Well, it’s unofficially official: John McCain has won the election for president.
The Associated Press on Thursday reported that all the votes had been counted, and McCain defeated President-elect Barack Obama by 3,632 votes.
I’m glad we finally got that resolved. I was on edge.
The Missourian’s general manager, Dan Potter, didn’t wait for the state results to begin selling posters of the Nov. 5 front page. I’m sure you’ve seen the page; there are ads online and in print.
Dan says sales are steady.
The Los Angeles Times’ Jim Rainey says cash registers are ringing all over the land. The Times is selling front page reproductions on T-shirts, mugs, magnets and even – gasp – newsprint.
Rainey asks – and answers — whether it all somehow taints the impartiality of the newsroom. Most journalists, he says, “are confident that newsrooms can maintain objectivity, while marketing departments sell what they can at a moment of enormous public engagement.”
My take on the question in a moment. First, some background: The front page was conceived as “poster-like” but wasn’t created for poster sales.
Front-page options were discussed weeks before the actual election. Editors weren’t making predictions so much as playing the “what if” game.
In one scenario, the election was called early in the evening. If so, a front page that said “Obama (or McCain) wins” would hardly surprise most readers.
The other possibility, “too close to call,” was the headline du jour of the past two presidential elections.
Editors knew one thing: No matter who won, the race was historic. The election would put either a black man or a woman in the top spots of the executive branch of our government.
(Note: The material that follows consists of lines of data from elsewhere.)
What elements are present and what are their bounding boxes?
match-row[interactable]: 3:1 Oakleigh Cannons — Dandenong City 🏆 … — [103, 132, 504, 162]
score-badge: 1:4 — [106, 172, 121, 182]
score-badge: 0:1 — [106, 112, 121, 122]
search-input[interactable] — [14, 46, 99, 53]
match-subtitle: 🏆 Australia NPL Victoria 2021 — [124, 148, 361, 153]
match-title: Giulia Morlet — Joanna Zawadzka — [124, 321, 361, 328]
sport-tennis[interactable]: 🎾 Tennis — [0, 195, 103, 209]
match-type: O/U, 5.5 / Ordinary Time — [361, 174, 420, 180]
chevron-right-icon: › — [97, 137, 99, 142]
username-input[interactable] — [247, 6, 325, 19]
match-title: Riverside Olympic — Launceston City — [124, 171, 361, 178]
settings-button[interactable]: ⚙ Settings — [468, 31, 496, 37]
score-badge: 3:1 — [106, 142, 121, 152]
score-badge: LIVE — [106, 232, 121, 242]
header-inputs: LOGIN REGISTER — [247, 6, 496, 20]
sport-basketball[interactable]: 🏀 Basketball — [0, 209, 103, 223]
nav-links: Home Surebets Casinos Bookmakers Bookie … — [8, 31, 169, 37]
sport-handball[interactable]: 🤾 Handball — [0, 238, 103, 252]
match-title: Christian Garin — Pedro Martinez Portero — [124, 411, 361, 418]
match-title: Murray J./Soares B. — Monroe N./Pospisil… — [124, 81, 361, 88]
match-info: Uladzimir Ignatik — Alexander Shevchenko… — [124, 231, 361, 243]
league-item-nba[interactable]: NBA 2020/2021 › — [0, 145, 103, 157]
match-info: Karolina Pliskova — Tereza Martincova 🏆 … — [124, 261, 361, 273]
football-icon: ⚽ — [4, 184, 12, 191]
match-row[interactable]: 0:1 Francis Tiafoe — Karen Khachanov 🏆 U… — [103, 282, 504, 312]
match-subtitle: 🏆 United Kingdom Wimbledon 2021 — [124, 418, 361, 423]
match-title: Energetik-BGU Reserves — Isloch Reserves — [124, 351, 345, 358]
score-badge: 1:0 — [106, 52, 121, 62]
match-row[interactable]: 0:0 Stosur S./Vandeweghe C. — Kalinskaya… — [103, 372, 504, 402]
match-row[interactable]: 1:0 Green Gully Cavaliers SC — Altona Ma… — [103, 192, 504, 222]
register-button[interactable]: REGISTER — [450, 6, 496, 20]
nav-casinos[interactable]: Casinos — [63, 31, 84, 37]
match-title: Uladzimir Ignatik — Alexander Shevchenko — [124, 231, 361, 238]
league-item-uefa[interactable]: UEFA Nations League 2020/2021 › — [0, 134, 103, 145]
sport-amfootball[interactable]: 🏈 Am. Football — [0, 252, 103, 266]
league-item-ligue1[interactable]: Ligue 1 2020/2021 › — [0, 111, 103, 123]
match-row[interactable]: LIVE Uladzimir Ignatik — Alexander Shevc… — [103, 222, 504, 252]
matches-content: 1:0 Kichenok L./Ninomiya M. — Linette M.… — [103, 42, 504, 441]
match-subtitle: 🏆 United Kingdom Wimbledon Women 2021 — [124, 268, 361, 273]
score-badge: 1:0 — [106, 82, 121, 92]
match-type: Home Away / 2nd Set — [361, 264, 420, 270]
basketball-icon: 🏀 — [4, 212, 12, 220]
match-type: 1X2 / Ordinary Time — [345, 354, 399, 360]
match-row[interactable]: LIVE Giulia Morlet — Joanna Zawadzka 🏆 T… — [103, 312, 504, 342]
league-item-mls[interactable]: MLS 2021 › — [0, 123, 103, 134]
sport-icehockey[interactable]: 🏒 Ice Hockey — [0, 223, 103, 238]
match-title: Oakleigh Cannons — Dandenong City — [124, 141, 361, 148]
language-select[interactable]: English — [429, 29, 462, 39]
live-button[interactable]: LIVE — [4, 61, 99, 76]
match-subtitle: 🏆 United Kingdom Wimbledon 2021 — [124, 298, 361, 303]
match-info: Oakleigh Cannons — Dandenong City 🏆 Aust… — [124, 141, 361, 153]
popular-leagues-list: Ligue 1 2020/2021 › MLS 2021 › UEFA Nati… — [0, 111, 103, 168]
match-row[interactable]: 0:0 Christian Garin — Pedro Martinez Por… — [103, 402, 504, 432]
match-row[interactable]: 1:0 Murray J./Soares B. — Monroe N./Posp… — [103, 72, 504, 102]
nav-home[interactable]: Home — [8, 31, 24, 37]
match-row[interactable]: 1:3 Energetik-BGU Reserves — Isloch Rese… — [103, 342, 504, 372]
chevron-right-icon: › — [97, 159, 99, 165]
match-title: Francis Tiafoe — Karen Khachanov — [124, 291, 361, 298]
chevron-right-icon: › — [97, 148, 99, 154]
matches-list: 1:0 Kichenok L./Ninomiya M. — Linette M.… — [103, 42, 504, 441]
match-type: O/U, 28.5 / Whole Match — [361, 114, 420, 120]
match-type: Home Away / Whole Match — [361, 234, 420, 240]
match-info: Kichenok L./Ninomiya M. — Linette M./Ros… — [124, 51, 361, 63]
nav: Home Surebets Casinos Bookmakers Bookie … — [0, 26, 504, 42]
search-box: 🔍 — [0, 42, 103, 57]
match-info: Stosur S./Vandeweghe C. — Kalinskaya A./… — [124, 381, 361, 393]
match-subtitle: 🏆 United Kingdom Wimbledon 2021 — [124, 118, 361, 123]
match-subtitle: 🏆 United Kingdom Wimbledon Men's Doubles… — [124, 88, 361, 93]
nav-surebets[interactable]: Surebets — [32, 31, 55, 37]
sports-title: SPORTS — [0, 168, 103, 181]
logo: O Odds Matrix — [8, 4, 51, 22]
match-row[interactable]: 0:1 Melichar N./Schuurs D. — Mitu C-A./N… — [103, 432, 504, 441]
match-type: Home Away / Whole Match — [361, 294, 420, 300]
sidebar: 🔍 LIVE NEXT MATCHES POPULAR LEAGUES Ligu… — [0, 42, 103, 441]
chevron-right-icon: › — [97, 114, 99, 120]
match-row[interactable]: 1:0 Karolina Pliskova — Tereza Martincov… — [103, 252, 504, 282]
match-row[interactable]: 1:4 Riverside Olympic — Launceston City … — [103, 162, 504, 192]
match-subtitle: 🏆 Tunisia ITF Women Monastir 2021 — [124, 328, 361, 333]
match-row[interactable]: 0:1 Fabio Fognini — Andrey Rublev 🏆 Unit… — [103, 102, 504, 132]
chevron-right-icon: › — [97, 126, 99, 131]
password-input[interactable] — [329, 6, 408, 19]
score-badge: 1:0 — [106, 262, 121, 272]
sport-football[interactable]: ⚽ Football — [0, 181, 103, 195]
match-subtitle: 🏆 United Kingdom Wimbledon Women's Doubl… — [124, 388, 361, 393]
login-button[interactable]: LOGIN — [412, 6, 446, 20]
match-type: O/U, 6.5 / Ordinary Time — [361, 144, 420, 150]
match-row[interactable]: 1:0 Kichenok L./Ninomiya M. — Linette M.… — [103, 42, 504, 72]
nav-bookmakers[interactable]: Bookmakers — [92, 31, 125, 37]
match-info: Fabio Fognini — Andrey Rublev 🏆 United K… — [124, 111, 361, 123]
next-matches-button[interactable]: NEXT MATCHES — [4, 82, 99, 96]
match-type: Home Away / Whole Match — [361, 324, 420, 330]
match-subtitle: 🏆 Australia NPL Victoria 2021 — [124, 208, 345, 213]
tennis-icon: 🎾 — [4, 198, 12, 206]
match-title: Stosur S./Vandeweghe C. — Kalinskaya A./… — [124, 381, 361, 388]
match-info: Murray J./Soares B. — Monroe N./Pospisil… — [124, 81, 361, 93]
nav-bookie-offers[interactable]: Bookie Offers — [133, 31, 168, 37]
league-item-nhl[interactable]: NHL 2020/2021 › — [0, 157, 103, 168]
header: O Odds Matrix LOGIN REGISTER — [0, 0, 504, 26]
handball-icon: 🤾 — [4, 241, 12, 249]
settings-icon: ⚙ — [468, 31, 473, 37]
And so we talked about a special page in print, one that captured the emotion of the night, while ColumbiaMissourian.com reported the most up-to-date news.
Ideas before Nov. 4 allowed for quick and creative thinking the night of the election. Alexandra McGuffie designed the front.
Her work has been noticed – the Poynter Institute is considering the Missourian’s front page as one of 75 across the world it will use in a book to be published soon.
Journalists don’t need to apologize for the business of newspapering. The entire industry is suffering from an alarming spiral of dropping advertising and circulation revenue.
There are plenty of potential problems with business managers making a dime or two directly from news content. This isn’t one of them.